Lesson: borrow UI infrastructure from the web ecosystem even when the target isn’t a browser. The component model is the win; the render target is secondary.


Takeaways for harness engineering

  1. Main loop = async generator (or equivalent). Free backpressure, cancellation, pause, compose.
  2. Derive control flow from content, not metadata. Content is truth; metadata lies.
  3. Concurrency safety is per-invocation, not per-type. Tools self-declare per call.
  4. Partition greedily. Consecutive safe tools → concurrent batch. Exclusive breaks the batch.
  5. Stream tool execution from the LLM stream. Don’t wait for the full response.
  6. Classify failure cascades. Stateful failures cancel siblings; stateless don’t.
  7. Context modifiers are exclusive-only. No mutation from concurrent ops.
  8. Static vs dynamic boundary is a physical marker. Move static sections above it for cache wins.
  9. Deduplicate and budget hierarchical discovery. Dedup by content hash; hard cap total size.
  10. Speculate deterministic checks. Start early; cancel if wrong.
  11. Circuit breakers in every recovery layer. Flag at start, check before re-entry, reset at boundaries.
  12. Hooks fail open. Exit 0 on crash. Log to JSONL.
  13. Expensive detection once, env vars for the rest. SessionStart is the only place that pays.
  14. Port native deps when cross-platform > performance. Bounded TS cost beats unbounded binding cost.
  15. Borrow web UI infrastructure.
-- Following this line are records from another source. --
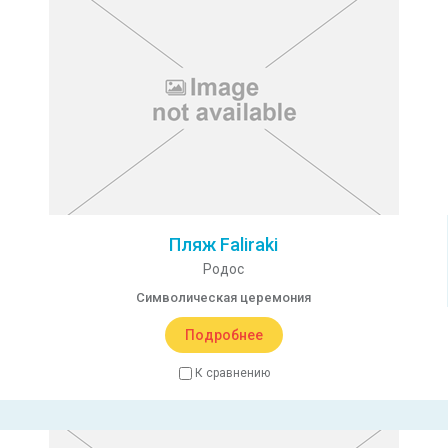
Пляж Faliraki
Родос
Символическая церемония
Подробнее
К сравнению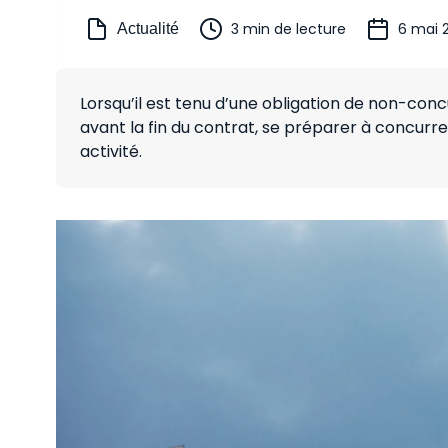
3 min de lecture
6 mai 
Actualité
Lorsqu’il est tenu d’une obligation de non-conc
avant la fin du contrat, se préparer à concur
activité.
Component model is the win; rendering target is secondary.

What this repo does

  • hooks/session-init.cjs implements the “expensive detection, cached via env vars” pattern. Project detection runs once; downstream hooks read the results from env vars.
  • hooks/lib/ contains shared utilities reused across hooks: project-detector.cjs, context-builder.cjs, env-resolver.cjs, scout-checker.cjs, privacy-checker.cjs, transcript-parser.cjs, git-info-cache.cjs. Library-per-hook pattern, not copy-paste.
  • hooks/stop-verify.cjs uses stop_hook_active as a circuit breaker — first Stop pass injects the verify prompt, second pass lets the agent finish. Textbook circuit-breaker pattern.
  • Crash wrapper on every .cjs hook — try/catch + JSONL log + exit 0. The fail-open pattern.
  • hooks/loop-detection.cjs — soft circuit breaker on per-file edit count. Not an abort; a nudge.
  • hooks/usage-context-awareness.cjs — throttled cache write pattern. 60s TTL for API data, read by statusline and context builder.
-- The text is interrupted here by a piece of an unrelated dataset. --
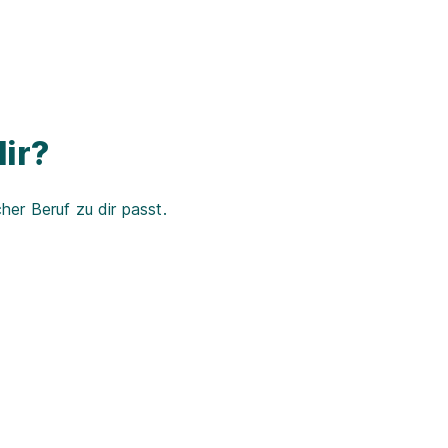
ir?
er Beruf zu dir passt.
Patterns this repo does NOT use (yet)

  • Async generator main loop — we don’t run our own loop; Claude Code does. If we built a standalone harness runtime, this would be the foundation.
  • Concurrency partitioning — inside Claude Code, not harness-controlled.
  • Context modifier chain — same.
  • Dynamic boundary marker in system prompt — we don’t construct the system prompt; we inject into it via hooks. A dedicated marker would require harness-level prompt assembly.
  • Speculative execution — nothing is speculatively started; all checks are synchronous.
  • Native replacement — not applicable; we don’t have native dependencies beyond what Claude Code ships.

These would all come into play if the user decided to build an independent agent loop on top of the Claude Agent SDK instead of relying on Claude Code’s runtime.